### Goal of the exercise
Scan the records for "boxes". Report each line that includes it.

### Provided records
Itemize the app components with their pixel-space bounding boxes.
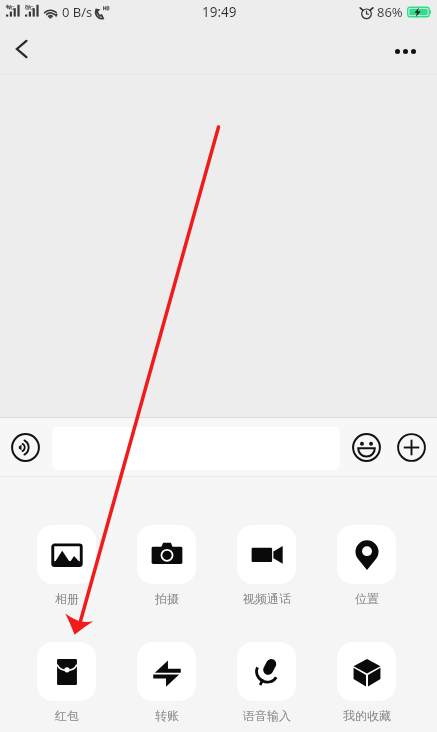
staticText: 0 B/s bbox=[62, 3, 93, 21]
button[interactable]: Emoji bbox=[351, 432, 381, 462]
button[interactable]: 位置 bbox=[337, 525, 396, 606]
staticText: 视频通话 bbox=[243, 591, 291, 606]
button[interactable]: Back bbox=[0, 28, 43, 74]
button[interactable]: 视频通话 bbox=[237, 525, 296, 606]
button[interactable]: More options bbox=[373, 28, 437, 74]
staticText: 转账 bbox=[155, 708, 179, 723]
button[interactable]: 转账 bbox=[137, 642, 196, 723]
button[interactable]: 拍摄 bbox=[137, 525, 196, 606]
staticText: 我的收藏 bbox=[343, 708, 391, 723]
staticText: 红包 bbox=[55, 708, 79, 723]
staticText: 2G bbox=[26, 4, 34, 12]
staticText: 相册 bbox=[55, 591, 79, 606]
staticText: 86% bbox=[377, 3, 403, 21]
staticText: 4G bbox=[7, 4, 15, 12]
button[interactable]: 红包 bbox=[37, 642, 96, 723]
button[interactable]: Voice input bbox=[11, 433, 40, 462]
button[interactable]: 语音输入 bbox=[237, 642, 296, 723]
staticText: 19:49 bbox=[202, 3, 237, 21]
button[interactable]: 我的收藏 bbox=[337, 642, 396, 723]
button[interactable]: More bbox=[396, 432, 426, 462]
button[interactable] bbox=[52, 427, 340, 470]
staticText: 拍摄 bbox=[155, 591, 179, 606]
button[interactable]: 相册 bbox=[37, 525, 96, 606]
staticText: 位置 bbox=[355, 591, 379, 606]
staticText: 语音输入 bbox=[243, 708, 291, 723]
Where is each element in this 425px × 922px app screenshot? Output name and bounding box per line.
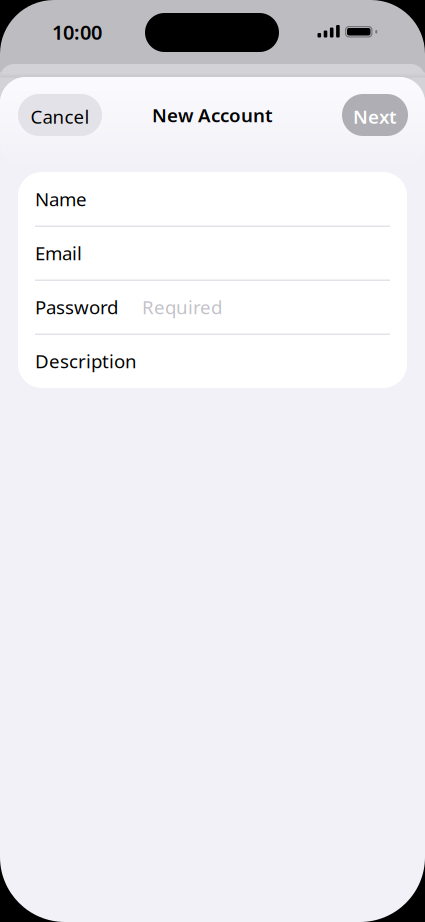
button[interactable]: Description bbox=[18, 334, 407, 388]
staticText: Name bbox=[35, 187, 87, 211]
staticText: Next bbox=[353, 104, 397, 129]
staticText: Password bbox=[35, 295, 118, 319]
staticText: New Account bbox=[152, 103, 273, 127]
staticText: Cancel bbox=[30, 104, 90, 129]
staticText: 10:00 bbox=[52, 19, 102, 45]
staticText: Required bbox=[142, 295, 222, 319]
button[interactable]: Cancel bbox=[18, 94, 102, 136]
button[interactable]: Password bbox=[18, 280, 407, 334]
staticText: Description bbox=[35, 349, 137, 373]
button[interactable]: Next bbox=[342, 94, 408, 136]
button[interactable]: Email bbox=[18, 226, 407, 280]
staticText: Email bbox=[35, 241, 82, 265]
button[interactable]: Name bbox=[18, 172, 407, 226]
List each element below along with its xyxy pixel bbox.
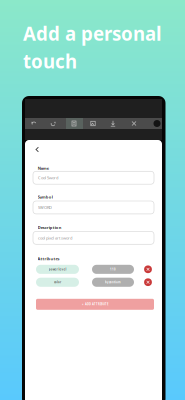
- staticText: cool pixel art sword: [38, 235, 72, 240]
- button[interactable]: Preview: [87, 118, 99, 129]
- staticText: Attributes: [38, 256, 60, 261]
- button[interactable]: Close: [128, 118, 140, 129]
- button[interactable]: Remove attribute: [144, 278, 152, 286]
- button[interactable]: Undo: [28, 118, 40, 129]
- button[interactable]: Back: [30, 143, 43, 156]
- staticText: Cool Sword: [38, 175, 58, 180]
- button[interactable]: Redo: [47, 118, 59, 129]
- staticText: Symbol: [38, 194, 53, 200]
- button[interactable]: + ADD ATTRIBUTE: [36, 299, 154, 310]
- staticText: color: [54, 280, 61, 284]
- staticText: Description: [38, 225, 62, 230]
- staticText: power level: [48, 268, 66, 271]
- staticText: byzantium: [105, 280, 121, 284]
- button[interactable]: Code: [68, 118, 80, 129]
- staticText: Name: [38, 166, 49, 171]
- staticText: touch: [23, 49, 77, 74]
- staticText: + ADD ATTRIBUTE: [82, 302, 108, 306]
- staticText: 110: [110, 268, 116, 271]
- button[interactable]: Download: [107, 118, 119, 129]
- staticText: SWORD: [38, 205, 52, 210]
- staticText: Add a personal: [23, 21, 162, 46]
- button[interactable]: Remove attribute: [144, 265, 152, 273]
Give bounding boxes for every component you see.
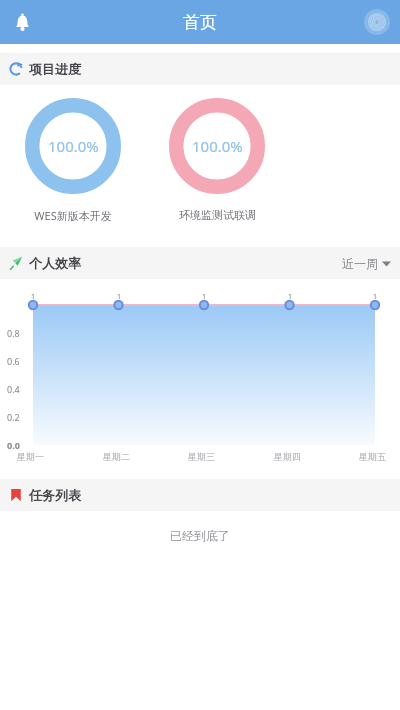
staticText: 1	[373, 292, 378, 302]
staticText: 1	[31, 292, 36, 302]
button[interactable]: Profile	[363, 8, 391, 36]
staticText: 星期二	[103, 451, 130, 462]
staticText: 已经到底了	[170, 528, 230, 543]
button[interactable]: 100.0%	[153, 85, 281, 222]
staticText: 0.6	[7, 355, 20, 367]
staticText: 首页	[183, 12, 217, 33]
staticText: 0.0	[7, 439, 20, 451]
staticText: 0.2	[7, 411, 20, 423]
staticText: 星期五	[359, 451, 386, 462]
staticText: 100.0%	[48, 136, 99, 156]
staticText: 环境监测试联调	[179, 208, 256, 222]
button[interactable]: Notifications	[5, 5, 39, 39]
staticText: 0.8	[7, 327, 20, 339]
staticText: 个人效率	[29, 255, 81, 271]
staticText: 1	[202, 292, 207, 302]
staticText: 100.0%	[192, 136, 243, 156]
staticText: WES新版本开发	[34, 208, 112, 223]
button[interactable]: 近一周	[342, 256, 391, 271]
staticText: 0.4	[7, 383, 20, 395]
staticText: 星期一	[17, 451, 44, 462]
staticText: 近一周	[342, 256, 378, 271]
button[interactable]: 100.0%	[9, 85, 137, 223]
staticText: 项目进度	[29, 61, 81, 77]
staticText: 任务列表	[29, 487, 81, 503]
staticText: 星期三	[188, 451, 215, 462]
staticText: 1	[288, 292, 293, 302]
staticText: 星期四	[274, 451, 301, 462]
staticText: 1	[117, 292, 122, 302]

### Exercise response
Itemize the app components with their pixel-space bounding boxes.
Give bounding boxes for every component you see.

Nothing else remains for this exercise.